Professional Sciences - Latin Philology - Varro

Of the sciences only a single one manifested vigorous life, that of Latin philology. The scheme of linguistic and antiquarian research within the domain of the Latin race, planned by Silo, was carried out especially by his disciple Varro on the grandest scale. There appeared comprehensive elaborations of the whole stores of the language, more especially the extensive grammatical commentaries of Figulus and the great work of Varro De Lingua Latina; monographs on grammar and the history of the language, such as Varro's writings on the usage of the Latin language, on synonyms, on the age of the letters, on the origin of the Latin tongue; scholia on the older literature, especially on Plautus; works of literary history, biographies of poets, investigations into the earlier drama, into the scenic division of the comedies of Plautus, and into their genuineness. Latin archaeology, which embraced the whole older history and the ritual law apart from practical jurisprudence, was comprehended in Varro's "Antiquities of Things Human and Divine", which was and for all times remained the fundamental treatise on the subject (published between 687 and 709). The first portion, "Of Things Human" described the primeval age of Rome, the divisions of city and country, the sciences of the years, months, and days, lastly, the public transactions at home and in war; in the second half, "Of Things Divine", the state-theology, the nature and significance of the colleges of experts, of the holy places, of the religious festivals, of sacrificial and votive gifts, and lastly of the gods themselves were summarily unfolded. Moreover, besides a number of monographs - e. g. on the descent of the Roman people, on the Roman gentes descended from Troy, on the tribes - there was added, as a larger and more independent supplement, the treatise "Of the Life of the Roman People" - a remarkable attempt at a history of Roman manners, which sketched a picture of the state of domestic life, finance, and culture in the regal, the early republican, the Hannibalic, and the most recent period. These labours of Varro were based on an empiric knowledge of the Roman world and its adjacent Hellenic domain more various and greater in its kind than any other Roman either before or after him possessed - a knowledge to which living observation and the study of literature alike contributed.

The eulogy of his contemporaries was well deserved, that Varro had enabled his countrymen - strangers in their own world - to know their position in their native land, and had taught the Romans who and where they were. But criticism and system will be sought for in vain. His Greek information seems to have come from somewhat confused sources, and there are traces that even in the Roman field the writer was not free from the influence of the historical romance of his time.
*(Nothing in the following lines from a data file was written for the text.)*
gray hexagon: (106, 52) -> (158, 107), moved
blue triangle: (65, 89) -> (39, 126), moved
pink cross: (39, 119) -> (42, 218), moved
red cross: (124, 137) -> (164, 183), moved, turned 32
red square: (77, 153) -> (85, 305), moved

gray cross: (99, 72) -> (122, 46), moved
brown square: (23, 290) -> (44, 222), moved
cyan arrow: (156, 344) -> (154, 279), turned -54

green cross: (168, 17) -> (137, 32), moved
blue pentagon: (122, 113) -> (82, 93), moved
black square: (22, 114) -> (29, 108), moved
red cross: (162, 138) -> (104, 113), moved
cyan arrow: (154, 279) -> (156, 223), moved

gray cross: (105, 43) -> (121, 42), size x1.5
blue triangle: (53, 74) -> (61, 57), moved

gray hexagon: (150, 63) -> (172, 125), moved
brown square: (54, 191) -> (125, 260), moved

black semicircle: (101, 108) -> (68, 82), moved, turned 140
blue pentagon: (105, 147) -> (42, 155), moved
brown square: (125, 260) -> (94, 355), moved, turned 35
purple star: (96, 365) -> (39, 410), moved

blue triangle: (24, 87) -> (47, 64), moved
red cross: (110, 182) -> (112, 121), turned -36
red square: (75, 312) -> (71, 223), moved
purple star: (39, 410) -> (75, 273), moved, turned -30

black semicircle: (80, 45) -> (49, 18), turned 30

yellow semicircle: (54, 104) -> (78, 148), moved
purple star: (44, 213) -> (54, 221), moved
The matter is doubtless inserted in a convenient and symmetrical framework, but not classified or treated methodically; and with all his efforts to bring tradition and personal observation into harmony, the scientific labours of Varro are not to be acquitted of a certain implicit faith in tradition or of an unpractical scholasticism[38]. The connection with Greek philology consists in the imitation of its defects more than of its excellences; for instance, the basing of etymologies on mere similarity of sound both in Varro himself and in the other philologues of this epoch runs into pure guesswork and often into downright absurdity[39]. In its empiric confidence and copiousness as well as in its empiric inadequacy and want of method the Varronian vividly reminds us of the English national philology, and just like the latter, finds its centre in the study of the older drama. We have already observed that the monarchical literature developed the rules of language in contradistinction to this linguistic empiricism[40]. It is in a high degree significant that there stands at the head of the modern grammarians no less a man than Caesar himself, who in his treatise on Analogy (given forth between 696 and 704) first undertook to bring free language under the power of law.
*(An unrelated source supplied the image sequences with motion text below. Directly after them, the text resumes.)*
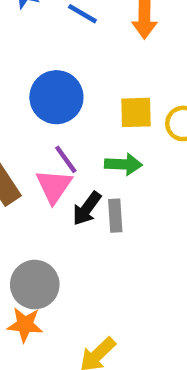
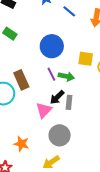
green arrow: (123, 164) -> (66, 76), moved
pink triangle: (54, 186) -> (44, 110), moved
gray circle: (35, 285) -> (60, 135), moved

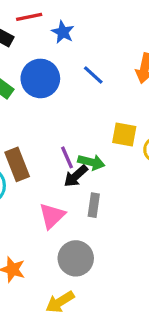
blue line: (69, 11) -> (93, 75), moved
blue circle: (52, 46) -> (40, 78), moved
black arrow: (57, 97) -> (76, 176), moved

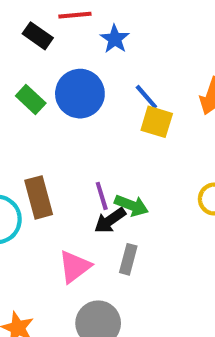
yellow square: (124, 134) -> (157, 122), moved

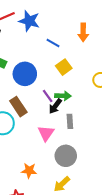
blue star: (115, 39) -> (29, 21), size x1.5
blue circle: (80, 94) -> (25, 74), moved
yellow square: (157, 122) -> (64, 67), moved, turned -35

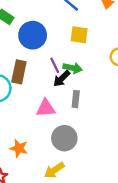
yellow square: (64, 67) -> (79, 35), turned 35
brown rectangle: (18, 107) -> (19, 72), turned 36
pink triangle: (46, 133) -> (46, 108), turned 42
The Other Professional Sciences

Alongside of this extraordinary stir in the field of philology The small amount of activity in the other sciences is surprising. What appeared of importance in philosophy - such as Lucretius' representation of the Epicurean system in the poetical child-dress of the pre-Socratic philosophy, and the better writings of Cicero - produced its effect and found its audience not through its philosophic contents, but in spite of such contents solely through its aesthetic form; the numerous translations of Epicurean writings and the Pythagorean works, such as Varro's great treatise on the Elements of Numbers and the still more copious one of Figulus concerning the Gods, had beyond doubt neither scientific nor formal value.

Even the professional sciences were but feebly cultivated. Varro's Books on Husbandry written in the form of dialogue are no doubt more methodical than those of his predecessors Cato and Saserna - on which accordingly he drops many a side glance of censure - but have on the whole proceeded more from the study than, like those earlier works, from living experience. Of the juristic labours of Varro and of Servius Sulpicius Rufus (consul in 703) hardly aught more can be said, than that they contributed to the dialectic and philosophical embellishment of Roman jurisprudence. And there is nothing farther here to be mentioned, except perhaps the three books of Gaius Matius on cooking, pickling, and making preserves - so far as we know, the earliest Roman cookery-book, and, as the work of a man of rank, certainly a phenomenon deserving of notice.
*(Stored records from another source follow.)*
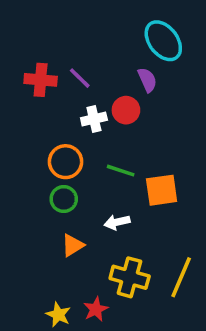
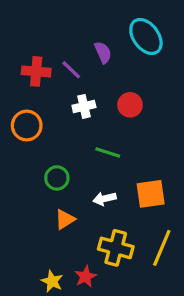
purple semicircle: (147, 80) -> (103, 52), moved
red circle: (126, 110) -> (130, 105), moved
orange circle: (65, 162) -> (27, 126), moved
orange square: (162, 190) -> (151, 194), moved

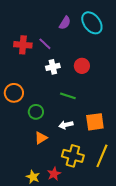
purple semicircle: (103, 52) -> (65, 23), moved, turned 56
orange circle: (27, 126) -> (14, 93), moved

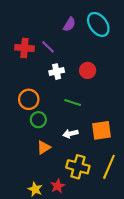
orange circle: (14, 93) -> (29, 99), moved

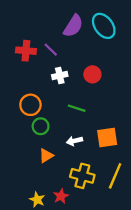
purple semicircle: (69, 24) -> (73, 26), size x1.5

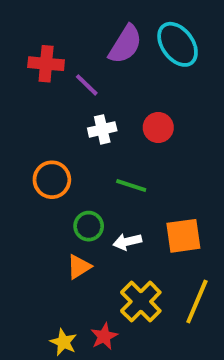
red cross: (26, 51) -> (46, 64), moved
green circle: (41, 126) -> (89, 226), moved
yellow cross: (82, 176) -> (141, 302), turned 30

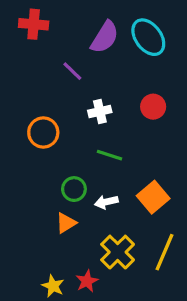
red cross: (46, 64) -> (34, 24), moved
red circle: (158, 128) -> (153, 107), moved
white cross: (102, 129) -> (100, 111), moved
orange circle: (52, 180) -> (43, 132), moved
orange square: (183, 236) -> (153, 197), turned -32

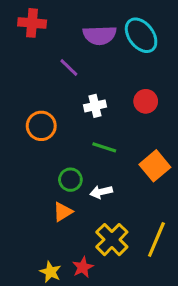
purple semicircle: (105, 37) -> (100, 35), turned 56
orange square: (153, 197) -> (155, 166), moved

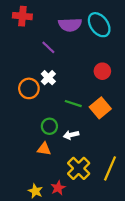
white cross: (95, 106) -> (48, 78), moved, turned -32
orange square: (155, 166) -> (100, 108), moved
orange triangle: (63, 212) -> (44, 149), turned 40

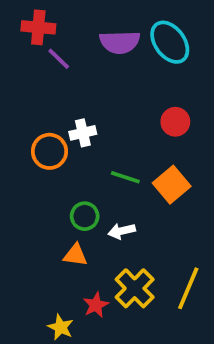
purple line: (48, 47) -> (59, 59), moved
white cross: (48, 78) -> (83, 133), turned 32
red star: (58, 188) -> (96, 305), moved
That mathematics and physics were stimulated by the increased Hellenistic and utilitarian tendencies of the monarchy, is apparent from their growing importance in the instruction of youth[41] and from various practical applications; under which, besides the reform of the calendar[42], may perhaps be included the appearance of wall-maps at this period, the technical improvements in shipbuilding and in musical instruments, designs and buildings like the aviary specified by Varro, the bridge of piles over the Rhine executed by the engineers of Caesar, and even two semicircular stages of boards arranged for being pushed together, and employed first separately as two theatres and then jointly as an amphitheatre.

The public exhibition of foreign natural curiosities at the popular festivals was not unusual; and the descriptions of remarkable animals, which Caesar has embodied in the reports of his campaigns, show that, had an Aristotle appeared, he would have again found his patron-prince. But such literary performances as are mentioned in this department are essentially associated with Neopythagoreanism, such as the comparison of Greek and Barbarian, i. e. Egyptian, celestial observations by Figulus, and his writings concerning animals, winds, and generative organs. After Greek physical research generally had swerved from the Aristotelian effort to find amidst individual facts the law, and had more and more passed into an empiric and mostly uncritical observation of the external and surprising in nature, natural science when coming forward as a mystical philosophy of nature, instead of enlightening and stimulating, could only still more stupefy and paralyze; and in presence of such a method it was better to rest satisfied with the platitude which Cicero delivers as Socratic wisdom, that the investigation of nature either seeks after things which nobody can know, or after such things as nobody needs to know.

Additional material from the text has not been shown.